Where does the word "Google" appear in the data? Copy every line that holds it.

▸ **DATA RECORDS**:
----

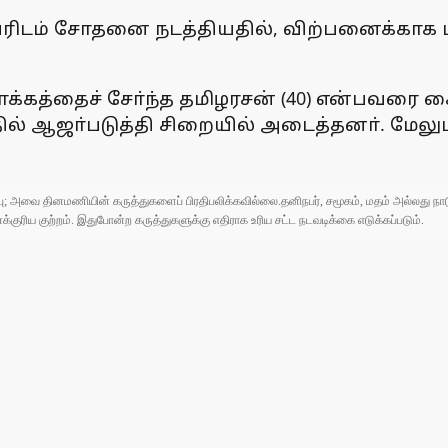
பரிடம் சோதனை நடத்தியதில், விற்பனைக்காக மற
்கத்தைச் சோ்ந்த தமிழரசன் (40) என்பவரை க
ில் ஆஜா்படுத்தி சிறையில் அடைத்தனா். மேலு
ுப்பு; அவை தினமணியின் கருத்துகளைப் பிரதிபலிக்கவில்லை.தனிநபர், சமூகம், மதம் அல்லது
ரிய குற்றம். இதுபோன்ற கருத்துகளுக்கு எதிராக உரிய சட்ட நடவடிக்கை எடுக்கப்படும்.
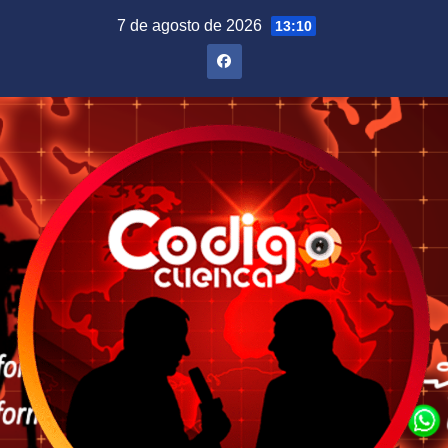
Saltar
7 de agosto de 2026
13:10
al
contenido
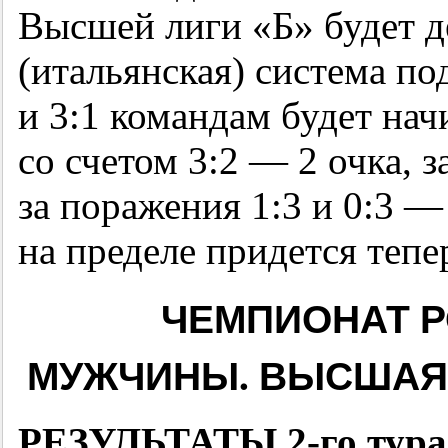
Высшей лиги «Б» будет д
(итальянская) система по
и 3:1 командам будет начи
со счетом 3:2 — 2 очка, 
за поражения 1:3 и 0:3 —
на пределе придется тепе
ЧЕМПИОНАТ РО
МУЖЧИНЫ. ВЫСШАЯ 
РЕЗУЛЬТАТЫ
2-го
тура 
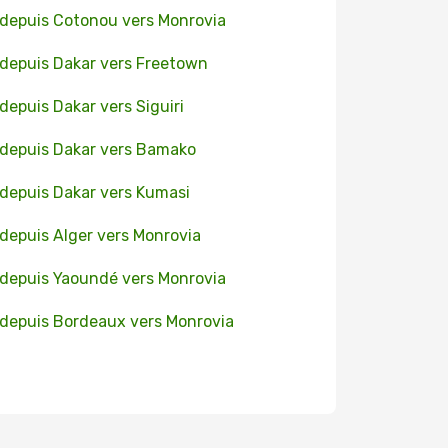
 depuis Cotonou vers Monrovia
 depuis Dakar vers Freetown
 depuis Dakar vers Siguiri
 depuis Dakar vers Bamako
 depuis Dakar vers Kumasi
 depuis Alger vers Monrovia
 depuis Yaoundé vers Monrovia
 depuis Bordeaux vers Monrovia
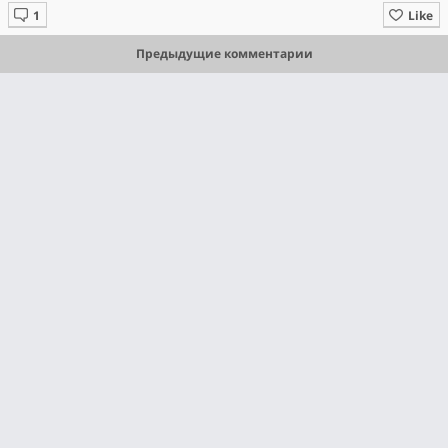
Like
Предыдущие комментарии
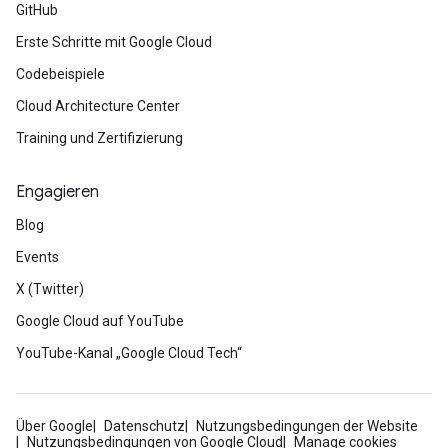
GitHub
Erste Schritte mit Google Cloud
Codebeispiele
Cloud Architecture Center
Training und Zertifizierung
Engagieren
Blog
Events
X (Twitter)
Google Cloud auf YouTube
YouTube-Kanal „Google Cloud Tech“
Über Google
Datenschutz
Nutzungsbedingungen der Website
Nutzungsbedingungen von Google Cloud
Manage cookies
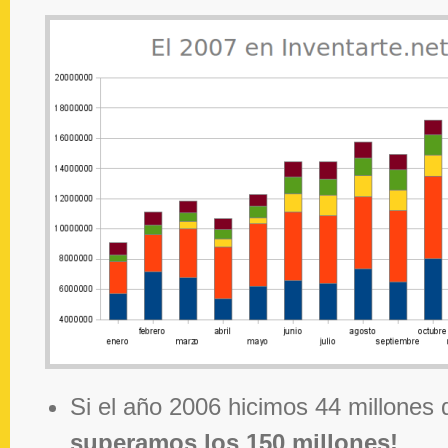
Si el año 2006 hicimos 44 millones 
superamos los 150 millones!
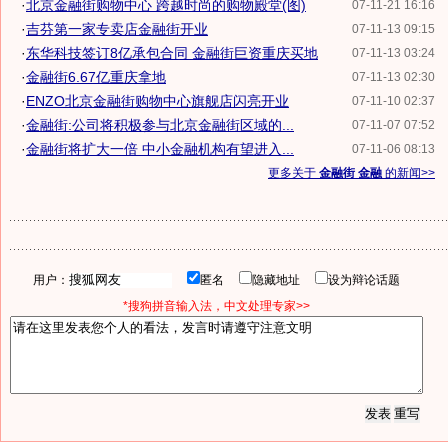
·
北京金融街购物中心 跨越时尚的购物殿堂(图)
07-11-21 16:16
·
吉芬第一家专卖店金融街开业
07-11-13 09:15
·
东华科技签订8亿承包合同 金融街巨资重庆买地
07-11-13 03:24
·
金融街6.67亿重庆拿地
07-11-13 02:30
·
ENZO北京金融街购物中心旗舰店闪亮开业
07-11-10 02:37
·
金融街:公司将积极参与北京金融街区域的...
07-11-07 07:52
·
金融街将扩大一倍 中小金融机构有望进入...
07-11-06 08:13
更多关于
金融街 金融
的新闻>>
用户：
匿名
隐藏地址
设为辩论话题
*搜狗拼音输入法，中文处理专家>>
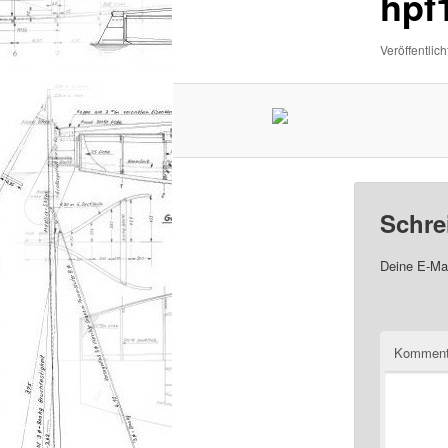
hpf
Veröffentlich
Schre
Deine E-Mai
Komment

----

▸ **TASK RESULT**:
Erste Schritte mit Google Cloud
Google Cloud auf YouTube
YouTube-Kanal „Google Cloud Tech“
Über Google
Nutzungsbedingungen von Google Cloud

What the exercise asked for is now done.